For the first time since 1969, the rules governing tax write-offs for charitable giving have been substantially tightened, many of them as a result of the Pension Protection Act passed last year by Congress.
The biggest impact from the new rules will be felt when donors sit down to itemize write-offs on their 2007 tax returns: No longer will the IRS accept “guesstimates” on the value of bags of used clothing given to Goodwill, change dropped in the Salvation Army bucket or the church collection plate or other small donations.
Instead, taxpayers will now be required to document their giving in all shapes and sizes, from used cars to used clothing. In most cases that means obtaining receipts, but in instances where that is impractical — such as the church collection plate — detailed records will be needed to justify a credit.
In other words, whereas the old tax law assumed that taxpayers would honestly report their charitable donations, the new law demands it.
The new rules also raised the bar on what can be donated, mandating that ripped clothing, broken appliances and that non-running 1985 Chevy with the rusting transmission be directed to the junk yard rather than a local charity. Only “usable items” may be deducted, and any deduction for an item valued at more than $500 must be accompanied by an official appraisal, the rules state.
Also, donors of big-ticket items such as used cars, boats and airplanes, can now only deduct the amount the charity receives from the sale of the item. Previously the deduction was based on "fair market value," which often exceeded the eventual sale price. The Congressional Joint Committee on Taxation estimates that this provision alone will generate $3 billion for the Treasury over 10 years.
Bar raised for monetary
Reporting requirements also have been changed for monetary contributions. Previously, monetary donations under $250 did not require a receipt, but now they need to be accompanied by a "statement of proof," such as a copy of a check, a bank statement or a dated communication from the charity.

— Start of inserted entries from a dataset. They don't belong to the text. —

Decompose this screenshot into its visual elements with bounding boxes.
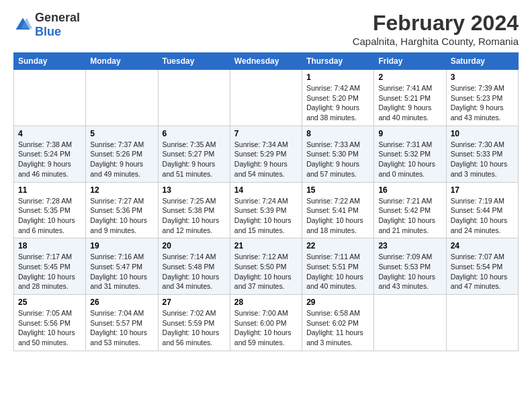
day-number: 10 (451, 129, 514, 138)
logo: General Blue (13, 11, 80, 39)
day-cell: 17Sunrise: 7:19 AM Sunset: 5:44 PM Dayli… (446, 182, 518, 238)
day-cell: 12Sunrise: 7:27 AM Sunset: 5:36 PM Dayli… (86, 182, 158, 238)
day-cell: 4Sunrise: 7:38 AM Sunset: 5:24 PM Daylig… (14, 126, 86, 182)
day-cell: 22Sunrise: 7:11 AM Sunset: 5:51 PM Dayli… (302, 238, 374, 295)
day-cell (446, 295, 518, 351)
day-number: 19 (90, 241, 153, 250)
day-info: Sunrise: 7:27 AM Sunset: 5:36 PM Dayligh… (90, 196, 153, 236)
day-cell: 14Sunrise: 7:24 AM Sunset: 5:39 PM Dayli… (230, 182, 302, 238)
day-info: Sunrise: 7:34 AM Sunset: 5:29 PM Dayligh… (234, 140, 298, 179)
day-info: Sunrise: 7:04 AM Sunset: 5:57 PM Dayligh… (90, 308, 153, 348)
day-cell: 5Sunrise: 7:37 AM Sunset: 5:26 PM Daylig… (86, 126, 158, 182)
day-cell: 19Sunrise: 7:16 AM Sunset: 5:47 PM Dayli… (86, 238, 158, 295)
day-info: Sunrise: 7:02 AM Sunset: 5:59 PM Dayligh… (163, 308, 226, 348)
day-number: 3 (451, 73, 514, 82)
day-info: Sunrise: 7:12 AM Sunset: 5:50 PM Dayligh… (234, 252, 298, 291)
day-cell: 9Sunrise: 7:31 AM Sunset: 5:32 PM Daylig… (374, 126, 446, 182)
day-cell: 21Sunrise: 7:12 AM Sunset: 5:50 PM Dayli… (230, 238, 302, 295)
day-cell: 20Sunrise: 7:14 AM Sunset: 5:48 PM Dayli… (158, 238, 230, 295)
day-info: Sunrise: 7:00 AM Sunset: 6:00 PM Dayligh… (234, 308, 298, 348)
day-cell: 23Sunrise: 7:09 AM Sunset: 5:53 PM Dayli… (374, 238, 446, 295)
day-number: 9 (378, 129, 441, 138)
day-cell: 3Sunrise: 7:39 AM Sunset: 5:23 PM Daylig… (446, 70, 518, 126)
day-number: 24 (451, 241, 514, 250)
day-number: 5 (90, 129, 153, 138)
day-number: 2 (378, 73, 441, 82)
day-info: Sunrise: 7:22 AM Sunset: 5:41 PM Dayligh… (306, 196, 369, 236)
day-number: 17 (451, 185, 514, 195)
day-number: 23 (378, 241, 441, 250)
day-info: Sunrise: 7:16 AM Sunset: 5:47 PM Dayligh… (90, 252, 153, 291)
day-cell: 25Sunrise: 7:05 AM Sunset: 5:56 PM Dayli… (14, 295, 86, 351)
header-row: SundayMondayTuesdayWednesdayThursdayFrid… (14, 53, 519, 70)
calendar-subtitle: Capalnita, Harghita County, Romania (353, 36, 519, 47)
day-cell: 8Sunrise: 7:33 AM Sunset: 5:30 PM Daylig… (302, 126, 374, 182)
day-info: Sunrise: 7:24 AM Sunset: 5:39 PM Dayligh… (234, 196, 298, 236)
day-info: Sunrise: 7:41 AM Sunset: 5:21 PM Dayligh… (378, 83, 441, 123)
day-number: 12 (90, 185, 153, 195)
week-row-1: 1Sunrise: 7:42 AM Sunset: 5:20 PM Daylig… (14, 70, 519, 126)
col-header-tuesday: Tuesday (158, 53, 230, 70)
day-cell (230, 70, 302, 126)
day-info: Sunrise: 7:37 AM Sunset: 5:26 PM Dayligh… (90, 140, 153, 179)
day-cell: 10Sunrise: 7:30 AM Sunset: 5:33 PM Dayli… (446, 126, 518, 182)
day-info: Sunrise: 7:05 AM Sunset: 5:56 PM Dayligh… (18, 308, 81, 348)
day-number: 22 (306, 241, 369, 250)
day-info: Sunrise: 7:11 AM Sunset: 5:51 PM Dayligh… (306, 252, 369, 291)
day-cell: 16Sunrise: 7:21 AM Sunset: 5:42 PM Dayli… (374, 182, 446, 238)
day-number: 4 (18, 129, 81, 138)
calendar-table: SundayMondayTuesdayWednesdayThursdayFrid… (13, 52, 519, 351)
day-cell: 26Sunrise: 7:04 AM Sunset: 5:57 PM Dayli… (86, 295, 158, 351)
day-number: 11 (18, 185, 81, 195)
day-cell: 28Sunrise: 7:00 AM Sunset: 6:00 PM Dayli… (230, 295, 302, 351)
day-info: Sunrise: 7:14 AM Sunset: 5:48 PM Dayligh… (163, 252, 226, 291)
week-row-2: 4Sunrise: 7:38 AM Sunset: 5:24 PM Daylig… (14, 126, 519, 182)
day-number: 25 (18, 298, 81, 307)
day-info: Sunrise: 7:19 AM Sunset: 5:44 PM Dayligh… (451, 196, 514, 236)
day-info: Sunrise: 7:33 AM Sunset: 5:30 PM Dayligh… (306, 140, 369, 179)
col-header-monday: Monday (86, 53, 158, 70)
logo-general-text: General (35, 11, 80, 24)
day-cell: 11Sunrise: 7:28 AM Sunset: 5:35 PM Dayli… (14, 182, 86, 238)
day-number: 26 (90, 298, 153, 307)
day-info: Sunrise: 7:21 AM Sunset: 5:42 PM Dayligh… (378, 196, 441, 236)
day-info: Sunrise: 7:28 AM Sunset: 5:35 PM Dayligh… (18, 196, 81, 236)
day-number: 8 (306, 129, 369, 138)
logo-blue-text: Blue (35, 25, 61, 38)
day-cell: 29Sunrise: 6:58 AM Sunset: 6:02 PM Dayli… (302, 295, 374, 351)
day-number: 15 (306, 185, 369, 195)
day-cell (158, 70, 230, 126)
day-number: 1 (306, 73, 369, 82)
day-info: Sunrise: 6:58 AM Sunset: 6:02 PM Dayligh… (306, 308, 369, 348)
day-number: 21 (234, 241, 298, 250)
title-block: February 2024 Capalnita, Harghita County… (353, 11, 519, 47)
day-info: Sunrise: 7:31 AM Sunset: 5:32 PM Dayligh… (378, 140, 441, 179)
day-info: Sunrise: 7:30 AM Sunset: 5:33 PM Dayligh… (451, 140, 514, 179)
day-cell (374, 295, 446, 351)
day-cell: 6Sunrise: 7:35 AM Sunset: 5:27 PM Daylig… (158, 126, 230, 182)
day-info: Sunrise: 7:39 AM Sunset: 5:23 PM Dayligh… (451, 83, 514, 123)
day-number: 20 (163, 241, 226, 250)
day-cell: 27Sunrise: 7:02 AM Sunset: 5:59 PM Dayli… (158, 295, 230, 351)
day-number: 14 (234, 185, 298, 195)
day-number: 6 (163, 129, 226, 138)
day-info: Sunrise: 7:17 AM Sunset: 5:45 PM Dayligh… (18, 252, 81, 291)
logo-icon (13, 15, 32, 34)
day-number: 28 (234, 298, 298, 307)
day-info: Sunrise: 7:42 AM Sunset: 5:20 PM Dayligh… (306, 83, 369, 123)
calendar-title: February 2024 (353, 11, 519, 36)
day-cell (86, 70, 158, 126)
col-header-saturday: Saturday (446, 53, 518, 70)
day-info: Sunrise: 7:09 AM Sunset: 5:53 PM Dayligh… (378, 252, 441, 291)
col-header-wednesday: Wednesday (230, 53, 302, 70)
week-row-5: 25Sunrise: 7:05 AM Sunset: 5:56 PM Dayli… (14, 295, 519, 351)
day-number: 27 (163, 298, 226, 307)
week-row-4: 18Sunrise: 7:17 AM Sunset: 5:45 PM Dayli… (14, 238, 519, 295)
day-cell (14, 70, 86, 126)
day-number: 13 (163, 185, 226, 195)
page-header: General Blue February 2024 Capalnita, Ha… (13, 11, 519, 47)
day-number: 7 (234, 129, 298, 138)
col-header-sunday: Sunday (14, 53, 86, 70)
day-cell: 2Sunrise: 7:41 AM Sunset: 5:21 PM Daylig… (374, 70, 446, 126)
day-info: Sunrise: 7:35 AM Sunset: 5:27 PM Dayligh… (163, 140, 226, 179)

Individuals with historic homes, a penchant for taxidermy or expensive art, or those who give to donor-advised funds also should be wary. The act has eliminated some write-offs and tightened the rules on others.
The rules only apply to taxpayers who itemize their deductions, making it a non-issue for the over 70 percent of Americans who file the "short form."
Charitable organizations are still assessing how the changes will affect them.
Melissa Temme, public relations director for the Salvation Army, said practices regarding cash donations for holiday season red kettles will not change. If donors want a receipt, she said, they can drop in a check with their address on it. The “thank you” notes the Salvation Army mails them can be used for tax purposes.
Organizations like the Salvation Army and New York Cares also say they are awaiting further guidance from the IRS on how to change their guidelines for donation of goods to comply with the new rules. In the meantime, they will continue to issue receipts for donated items and allow the taxpayers to fill in the value.
At the same time, they are making an effort to give donors some guidance.
How to value donated goods?
The Salvation Army has posted valuation guidelines on its Web site, and the New Fairfield Community Thrift Shop, a small nonprofit in Connecticut, is advising donors to write-off 10 percent of the original value of donated items. New York Cares recommends that givers deduct $25 per “gently used” coat.
None of those interim steps will pass muster once the IRS issues guidelines for the new rules, such as how to define “usable condition,” said Diana Aviv, president of Independent Sector, an organization that advised the Senate on the Pension Protection Act.
“The one thing we insisted on is that the charity does not place a value on donated items,” she said. “It creates an inherent conflict of interest."
The goal of the tax code changes, which coincide with increased IRS scrutiny of the tax-exempt sector, is to close the gap between write-offs for donations and the monies that charities actually receive.
The discrepancy is believed to be a large one.
A congressional study published this summer found that 6 million Americans claimed $37 billion in tax deductions for non-cash charitable donations in 2003. Of that amount, $9 billion was for used clothing and other donated items. Four million households claimed an average of $1,440 in deductions for clothing, and 2.4 million taxpayers claimed an average of $1,356 for donated household goods, it found.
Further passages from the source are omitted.